I'm still behind where I wanted to be. It's not technically a game yet because you can't fail. It's starting to be a bit of a fun toy, though.

Tomorrow I'm going to turn this into a real game. The enemies will try to fight back. There will be more than one, which means I have to revisit the player control scheme. Right now the player character orients toward the closest enemy. Pressing the button swings the sword between forehand and backhand stances, but with the re-orientation to face new enemies that can do some weird things. It also doesn't really say what to do when there are no enemies around.

Monday, March 5, 2018

7DRL 2018: Day 2

It's been a dispiriting day.

My goal has been to start with basic movement and one-on-one combat and expand outward from there. By the end of Sunday I had a decent-feeling movement and sword-swinging action. I didn't have any collision between swords and people yet, though. The thought of doing that myself was somewhat daunting so I decided to bite the bullet and switch over to a 2D physics engine. I've used Chipmunk in the past so I went with that.

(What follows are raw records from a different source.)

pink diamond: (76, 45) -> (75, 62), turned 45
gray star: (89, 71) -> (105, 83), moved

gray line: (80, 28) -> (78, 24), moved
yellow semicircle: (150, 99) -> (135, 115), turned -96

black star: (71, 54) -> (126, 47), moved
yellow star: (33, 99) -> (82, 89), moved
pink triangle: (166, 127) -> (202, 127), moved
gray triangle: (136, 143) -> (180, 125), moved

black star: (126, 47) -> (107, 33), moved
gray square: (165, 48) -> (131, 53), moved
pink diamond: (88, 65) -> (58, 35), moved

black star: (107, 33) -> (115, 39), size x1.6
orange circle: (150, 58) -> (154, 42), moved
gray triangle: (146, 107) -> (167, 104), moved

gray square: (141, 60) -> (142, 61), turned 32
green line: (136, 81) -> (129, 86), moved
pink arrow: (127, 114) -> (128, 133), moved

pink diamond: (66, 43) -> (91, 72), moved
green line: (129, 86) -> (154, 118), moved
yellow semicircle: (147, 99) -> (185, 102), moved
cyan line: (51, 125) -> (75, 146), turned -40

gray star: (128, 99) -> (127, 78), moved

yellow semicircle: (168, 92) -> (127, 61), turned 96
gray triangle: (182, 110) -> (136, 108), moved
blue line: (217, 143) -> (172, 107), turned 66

What followed was the usual wrestling with Git to get the project set up. Eventually I did, and converted things over. But I haven't been able to recreate the feel of what I had. In particular, the AI movement is really loose now.

I think it may be quicker ultimately to go back to doing things myself, implementing sword collision myself. I'm weighing it. I need to get on to group movement patterns and challenge gameplay.

Sunday, March 4, 2018

7DRL 2018: Begin

Tap, tap. Is this thing on?

It's time to reanimate the blog for the annual Seven-day Roguelike Challenge. I've participated the last three years; you can find those games on Itch.io.

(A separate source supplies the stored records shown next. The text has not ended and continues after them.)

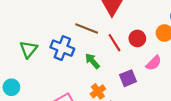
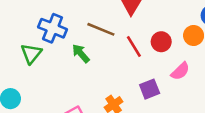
blue cross: (62, 48) -> (53, 28), moved
green arrow: (92, 61) -> (81, 53), moved

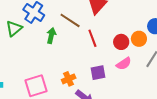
red circle: (161, 42) -> (121, 42), moved
green arrow: (81, 53) -> (51, 36), turned 42

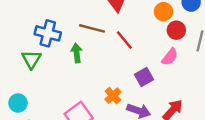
orange circle: (139, 39) -> (163, 12), moved
red circle: (121, 42) -> (176, 30), moved

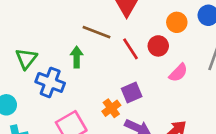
red circle: (176, 30) -> (158, 46), moved
blue cross: (48, 33) -> (50, 82), moved
purple square: (144, 77) -> (132, 93), moved

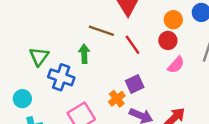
red circle: (158, 46) -> (168, 40), moved

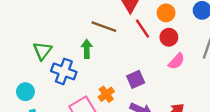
orange circle: (173, 20) -> (166, 13), moved
red line: (132, 45) -> (143, 29), moved
orange cross: (117, 99) -> (106, 94), moved

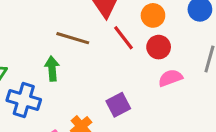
pink semicircle: (176, 61) -> (170, 78), turned -150

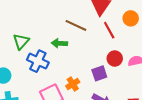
red circle: (159, 47) -> (115, 58), moved
green arrow: (52, 69) -> (59, 43), turned -91

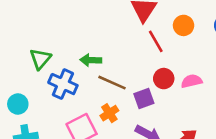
brown line: (76, 25) -> (112, 83), moved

The 7DRL is always a high point of the year for me. I'm a professional big-budget game developer, and those types of games can take a long time to make. The last one I shipped came out in August 2014. It's refreshing to push a game all the way through to release on a regular basis. In addition I've helped out a bit with 7DRL judging, and it's really energizing to see the creativity everyone puts into their games.

This year I'm intending to make a game along the lines of Dynasty Warriors, albeit with very crude 2D graphics. Also I am not a Dynasty Warriors player, so I'm working mainly from second-hand descriptions. It should be great! If you're unfamiliar with the franchise, it's about a super-hero with a sword going up against vast armies of soldiers. The main franchise is set in the Three Kingdoms era of Chinese history; they've done spin-offs into European history, Gundam, Zelda, Dragon Warrior, other anime, etc. etc. It's a prolific line of games.

So far I have a simple framework set up on top of GLFW; it looks something like this:

The yellow circle is the player and the pinkish circles are enemies. You can move around with a game controller and the enemies move toward you.

Today's goal is to work out an acceptable one-on-one combat mechanic.

Large-Tile ThiefRL2

I'm starting the 2018 7DRL but I had a little bit of time before my official start so I added a feature request to ThiefRL 2. Pressing the number keys 1-4 will adjust the zoom level for the main tile display. This may help when playing the game on very large monitors.

Tuesday, January 2, 2018

Slight update to ThiefRL2

I had a little bit of time over the holidays so I fixed a couple of bugs in ThiefRL 2 that show up in rare circumstances.

When a guard was moving to the player's last known position, if the player moved into their path they'd move on top of the player. This has been fixed.

When there were windows adjacent to both sides of the corner of a room, the corner would not be visible from that room. I kind of hacked in the one-way visibility for the windows and it had some unintended side effects. I completely overhauled the visibility portal system which was incredibly boring but it now supports one-way portals, making the hacks unnecessary.

Guards now turn to face noises, which makes noises more risky than they were. Previously you pretty much had to just not make two noises in a row and you were fine.

Finally, I experimented with having guys face in the direction of their intended next move, instead of facing the direction of their last move. It looked weird though so I left it out.